SY3KR

ビューティフル・デイのSY3KRのレビュー・感想・評価

ビューティフル・デイ(2017年製作の映画)
4.0
『少年は残酷な弓を射る』で激賞を集めたリン・ラムジー監督が、怪優ホアキン・フェニックスを迎えて送る異色のスリラー。

主人公であるジョーの感じる絶え難い苦しみが、じわじわと見ている者の心を蝕む。彼は幼少期に受けた虐待のせいで酷い自殺衝動を抱えているが、それと同時に生にも執着している。

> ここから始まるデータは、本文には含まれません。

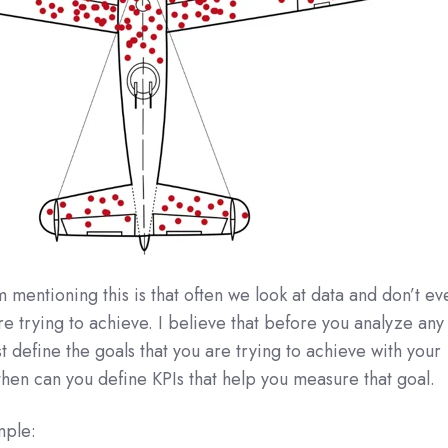
 mentioning this is that often we look at data and don’t ev
e trying to achieve. I believe that before you analyze any
st define the goals that you are trying to achieve with your
then can you define KPIs that help you measure that goal.
mple: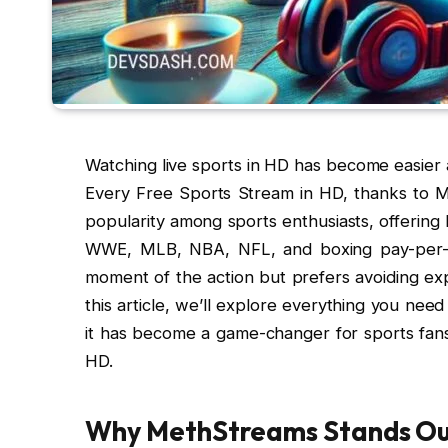
Watching live sports in HD has become easier
Every Free Sports Stream in HD, thanks to M
popularity among sports enthusiasts, offering 
WWE, MLB, NBA, NFL, and boxing pay-per-v
moment of the action but prefers avoiding exp
this article, we’ll explore everything you n
it has become a game-changer for sports fan
HD.
Why MethStreams Stands Ou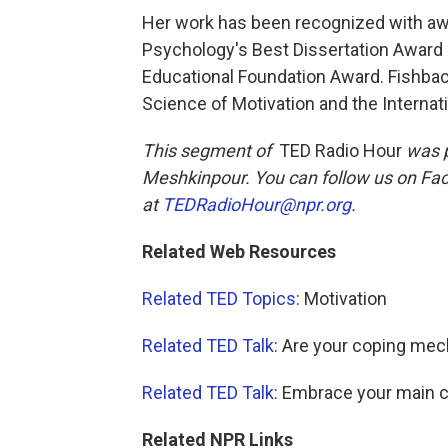
Her work has been recognized with awa
Psychology's Best Dissertation Award 
Educational Foundation Award. Fishbach
Science of Motivation and the Internat
This segment of
TED Radio Hour
was p
Meshkinpour. You can follow us on Fa
at
TEDRadioHour@npr.org
.
Related Web Resources
Related TED Topics
: Motivation
Related TED Talk
: Are your coping me
Related TED Talk
: Embrace your main 
Related NPR Links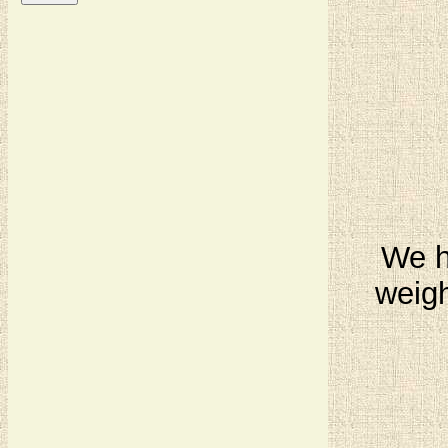
We ha
weigh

「死にたい」と「死にたくない」の間を繰り返す毎日だから、心は病むばかりだ。

母親のささいな言葉、ふと目にした光景、話しかけてきた人。ジョーにとってはそれら全てが何らかのトラウマスイッチで、気が休まる暇もない。そして、トラウマの根底には共通して「誰かを救えなかった」という無力感がある。ジョーはその最後の贖罪として母親と共に暮らしているが、映画『サイコ』にオマージュされる2人の関係は、不気味で危うい共依存でしかない。

ジョーのそんな毎日が、リン・ラムジー監督お得意のスタイリッシュな演出で刹那的に描かれていく。映画のランタイムはたったの1時間半だが、情報量はとてつもなく多いので、瞬きする間さえ惜しい。よくもまあ人間1人の絶望と救済を、ここまで端的に印象深く描けるものだと感嘆した。

主演を務めたホアキン・フェニックスのパフォーマンスも流石の一言だ。今の彼には「狂った死にたがりの殺し屋」を演じることくらい、造作もないだろう。

⚫︎トマトメーター
・批評家支持率:89%
・観客支持率 :64%
「ホアキン・フェニックスによる典型的な主演作であるこの映画は、脚本家リン・ラムジーが現代映画界で最もユニークで妥協なき声の持ち主であることを立証している。」